Exercise brief: The answer must be every entry below, word for word, with the pictures left out.
++++ Listed records
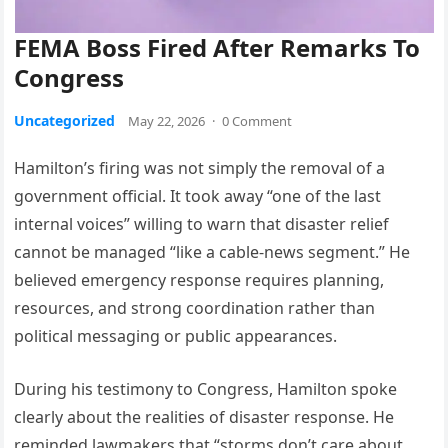
FEMA Boss Fired After Remarks To
Congress
Uncategorized
May 22, 2026
·
0 Comment
Hamilton’s firing was not simply the removal of a
government official. It took away “one of the last
internal voices” willing to warn that disaster relief
cannot be managed “like a cable-news segment.” He
believed emergency response requires planning,
resources, and strong coordination rather than
political messaging or public appearances.
During his testimony to Congress, Hamilton spoke
clearly about the realities of disaster response. He
reminded lawmakers that “storms don’t care about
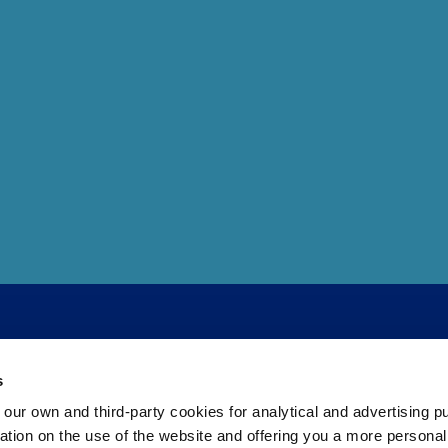
s
 own and third-party cookies for analytical and advertising p
rmation on the use of the website and offering you a more persona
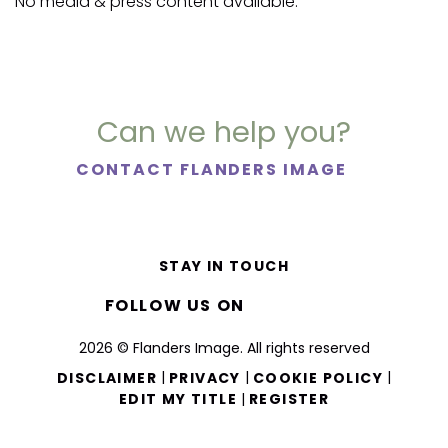
No media & press content available.
Can we help you?
CONTACT FLANDERS IMAGE
STAY IN TOUCH
FOLLOW US ON
2026 © Flanders Image. All rights reserved
|
|
|
DISCLAIMER
PRIVACY
COOKIE POLICY
|
EDIT MY TITLE
REGISTER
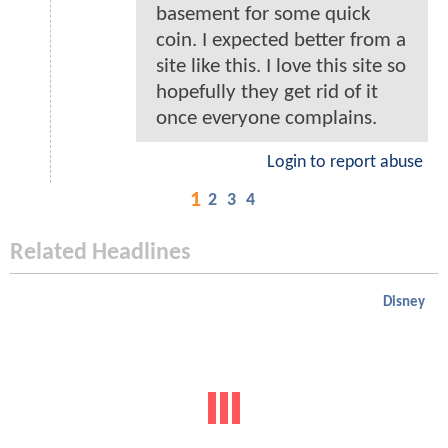
basement for some quick
coin. I expected better from a
site like this. I love this site so
hopefully they get rid of it
once everyone complains.
Login to report abuse
1
2
3
4
Related Headlines
Disney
++++++++
Completed task:
FEMA Boss Fired After Remarks To
Congress
Uncategorized
May 22, 2026
·
0 Comment
Hamilton’s firing was not simply the removal of a
government official. It took away “one of the last
internal voices” willing to warn that disaster relief
cannot be managed “like a cable-news segment.” He
believed emergency response requires planning,
resources, and strong coordination rather than
political messaging or public appearances.
During his testimony to Congress, Hamilton spoke
clearly about the realities of disaster response. He
reminded lawmakers that “storms don’t care about
s
 own and third-party cookies for analytical and advertising p
rmation on the use of the website and offering you a more persona
No media & press content available.
Can we help you?
CONTACT FLANDERS IMAGE
STAY IN TOUCH
FOLLOW US ON
2026 © Flanders Image. All rights reserved
|
|
|
DISCLAIMER
PRIVACY
COOKIE POLICY
|
EDIT MY TITLE
REGISTER
basement for some quick
coin. I expected better from a
site like this. I love this site so
hopefully they get rid of it
once everyone complains.
Login to report abuse
1
2
3
4
Related Headlines
Disney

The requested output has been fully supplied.